* _What you need to do_:
While copying the entries exactly, leave out each picture they contain.

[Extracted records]
**********

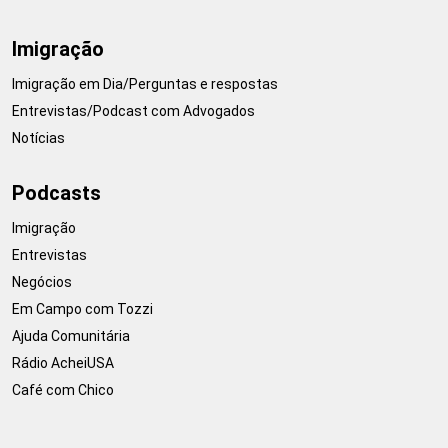
Imigração
Imigração em Dia/Perguntas e respostas
Entrevistas/Podcast com Advogados
Notícias
Podcasts
Imigração
Entrevistas
Negócios
Em Campo com Tozzi
Ajuda Comunitária
Rádio AcheiUSA
Café com Chico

**********

* _Expected answer_:
Imigração
Imigração em Dia/Perguntas e respostas
Entrevistas/Podcast com Advogados
Notícias
Podcasts
Imigração
Entrevistas
Negócios
Em Campo com Tozzi
Ajuda Comunitária
Rádio AcheiUSA
Café com Chico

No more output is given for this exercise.